Collected data
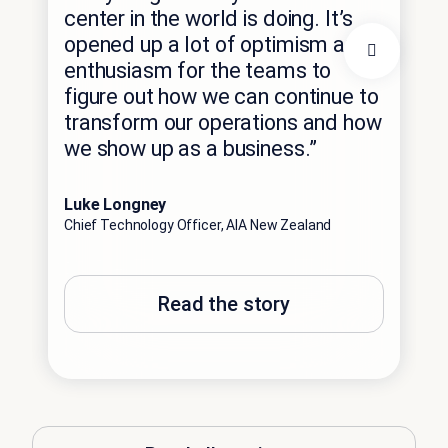
eff
center in the world is doing. It’s
thi
opened up a lot of optimism and
int
enthusiasm for the teams to
cha
figure out how we can continue to
tra
transform our operations and how
red
we show up as a business.”
exp
Luke Longney
Phil
Chief Technology Officer, AIA New Zealand
Comm
Read the story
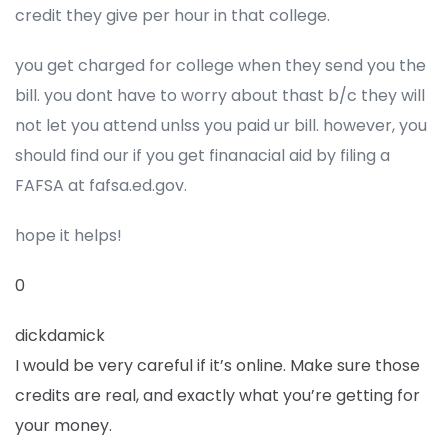
credit they give per hour in that college.
you get charged for college when they send you the
bill. you dont have to worry about thast b/c they will
not let you attend unlss you paid ur bill. however, you
should find our if you get finanacial aid by filing a
FAFSA at fafsa.ed.gov.
hope it helps!
0
dickdamick
I would be very careful if it’s online. Make sure those
credits are real, and exactly what you’re getting for
your money.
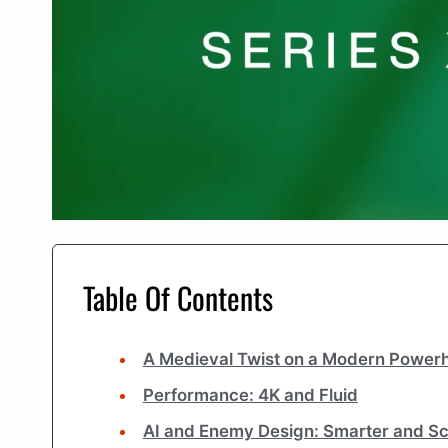
Table Of Contents
A Medieval Twist on a Modern Power
Performance: 4K and Fluid
AI and Enemy Design: Smarter and Sc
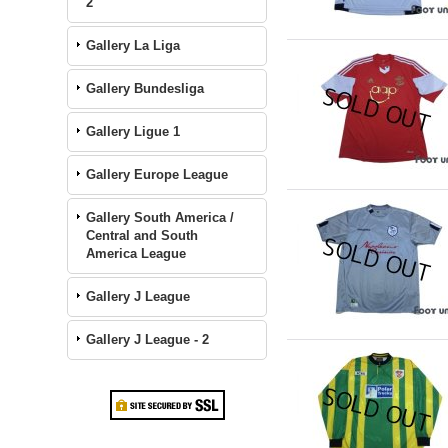
2
Gallery La Liga
Gallery Bundesliga
Gallery Ligue 1
Gallery Europe League
Gallery South America /
Central and South
America League
Gallery J League
Gallery J League - 2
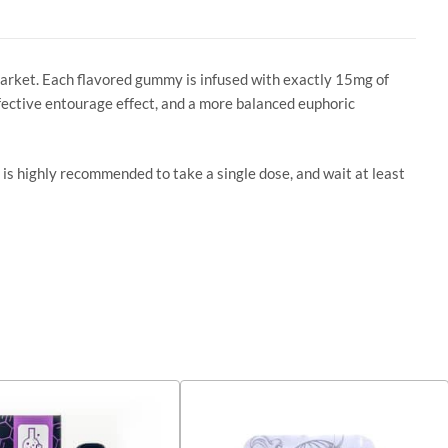
market. Each flavored gummy is infused with exactly 15mg of
fective entourage effect, and a more balanced euphoric
 is highly recommended to take a single dose, and wait at least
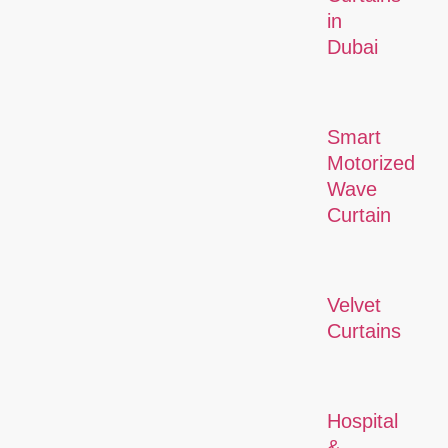
in
Dubai
Smart
Motorized
Wave
Curtain
Velvet
Curtains
Hospital
&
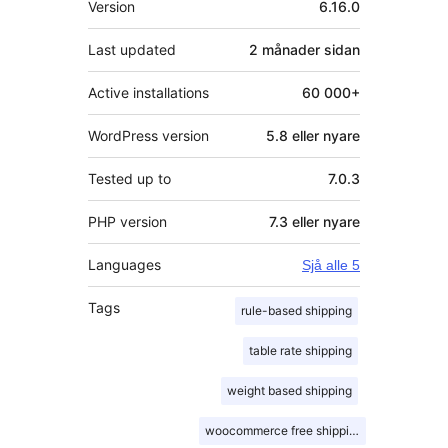
Version
6.16.0
Last updated
2 månader
sidan
Active installations
60 000+
WordPress version
5.8 eller nyare
Tested up to
7.0.3
PHP version
7.3 eller nyare
Languages
Sjå alle 5
Tags
rule-based shipping
table rate shipping
weight based shipping
woocommerce free shipping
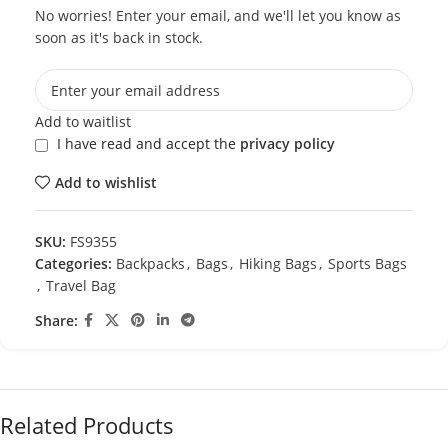
No worries! Enter your email, and we'll let you know as
soon as it's back in stock.
Add to waitlist
I have read and accept the
privacy policy
Add to wishlist
SKU:
FS9355
Categories:
Backpacks
,
Bags
,
Hiking Bags
,
Sports Bags
,
Travel Bag
Share:
Related Products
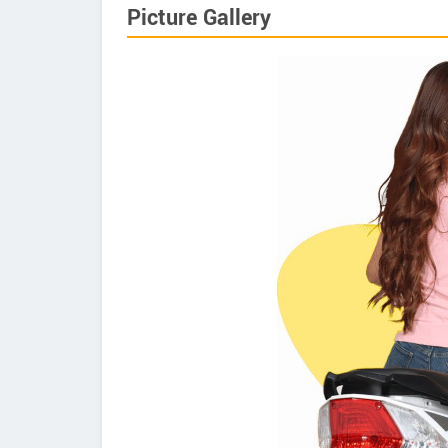
Picture Gallery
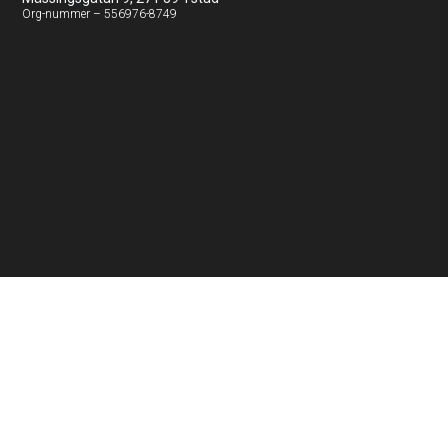
Org-nummer – 556976-8749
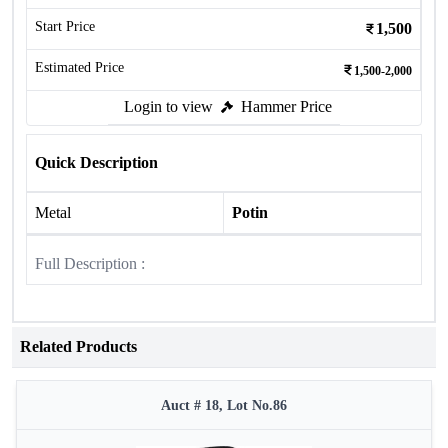
Start Price
1,500
Estimated Price
1,500-2,000
Login to view
Hammer Price
Quick Description
Metal
Potin
Full Description :
Related Products
Auct # 18, Lot No.86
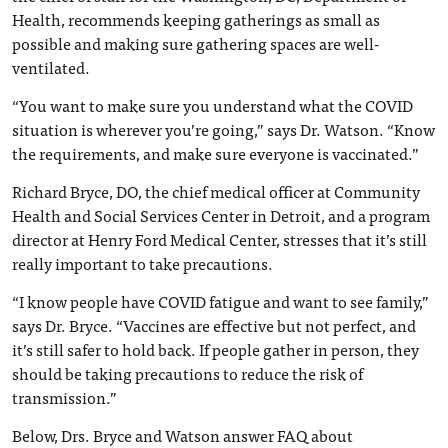
Health, recommends keeping gatherings as small as
possible and making sure gathering spaces are well-
ventilated.
“You want to make sure you understand what the COVID
situation is wherever you’re going,” says Dr. Watson. “Know
the requirements, and make sure everyone is vaccinated.”
Richard Bryce, DO, the chief medical officer at Community
Health and Social Services Center in Detroit, and a program
director at Henry Ford Medical Center, stresses that it’s still
really important to take precautions.
“I know people have COVID fatigue and want to see family,”
says Dr. Bryce. “Vaccines are effective but not perfect, and
it’s still safer to hold back. If people gather in person, they
should be taking precautions to reduce the risk of
transmission.”
Below, Drs. Bryce and Watson answer FAQ about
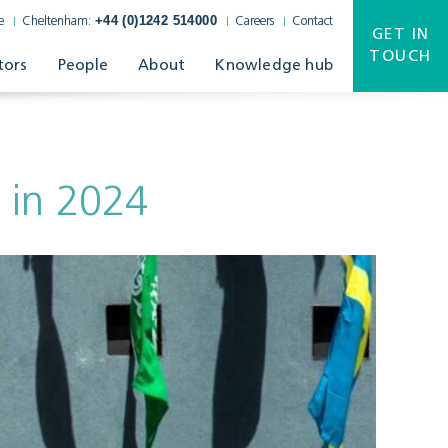
+44 (0)1242 514000
e
Cheltenham:
Careers
Contact
GET IN
TOUCH
tors
People
About
Knowledge hub
 in 2024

WHAT NEEDS TO BE DONE |
What is needed is a word-for-word transcription of all the entries, with the pictures dropped.

SOLUTION BELOW |
eff
center in the world is doing. It’s
thi
opened up a lot of optimism and
int
enthusiasm for the teams to
cha
figure out how we can continue to
tra
transform our operations and how
red
we show up as a business.”
exp
Luke Longney
Phil
Chief Technology Officer, AIA New Zealand
Comm
Read the story
credit they give per hour in that college.
you get charged for college when they send you the
bill. you dont have to worry about thast b/c they will
not let you attend unlss you paid ur bill. however, you
should find our if you get finanacial aid by filing a
FAFSA at fafsa.ed.gov.
hope it helps!
0
dickdamick
I would be very careful if it’s online. Make sure those
credits are real, and exactly what you’re getting for
your money.
Table Of Contents
A Medieval Twist on a Modern Power
Performance: 4K and Fluid
AI and Enemy Design: Smarter and Sc
2
Gallery La Liga
Gallery Bundesliga
Gallery Ligue 1
Gallery Europe League
Gallery South America /
Central and South
America League
Gallery J League
Gallery J League - 2
market. Each flavored gummy is infused with exactly 15mg of
fective entourage effect, and a more balanced euphoric
 is highly recommended to take a single dose, and wait at least
in
Dubai
Smart
Motorized
Wave
Curtain
Velvet
Curtains
Hospital
&
Version
6.16.0
Last updated
2 månader
sidan
Active installations
60 000+
WordPress version
5.8 eller nyare
Tested up to
7.0.3
PHP version
7.3 eller nyare
Languages
Sjå alle 5
Tags
rule-based shipping
table rate shipping
weight based shipping
woocommerce free shipping
No worries! Enter your email, and we'll let you know as
soon as it's back in stock.
Add to waitlist
I have read and accept the
privacy policy
Add to wishlist
SKU:
FS9355
Categories:
Backpacks
,
Bags
,
Hiking Bags
,
Sports Bags
,
Travel Bag
Share:
Related Products
Picture Gallery
Org-nummer – 556976-8749
Start Price
1,500
Estimated Price
1,500-2,000
Login to view
Hammer Price
Quick Description
Metal
Potin
Full Description :
Related Products
Auct # 18, Lot No.86
Health, recommends keeping gatherings as small as
possible and making sure gathering spaces are well-
ventilated.
“You want to make sure you understand what the COVID
situation is wherever you’re going,” says Dr. Watson. “Know
the requirements, and make sure everyone is vaccinated.”
Richard Bryce, DO, the chief medical officer at Community
Health and Social Services Center in Detroit, and a program
director at Henry Ford Medical Center, stresses that it’s still
really important to take precautions.
“I know people have COVID fatigue and want to see family,”
says Dr. Bryce. “Vaccines are effective but not perfect, and
it’s still safer to hold back. If people gather in person, they
should be taking precautions to reduce the risk of
transmission.”
Below, Drs. Bryce and Watson answer FAQ about
+44 (0)1242 514000
e
Cheltenham:
Careers
Contact
GET IN
TOUCH
tors
People
About
Knowledge hub
 in 2024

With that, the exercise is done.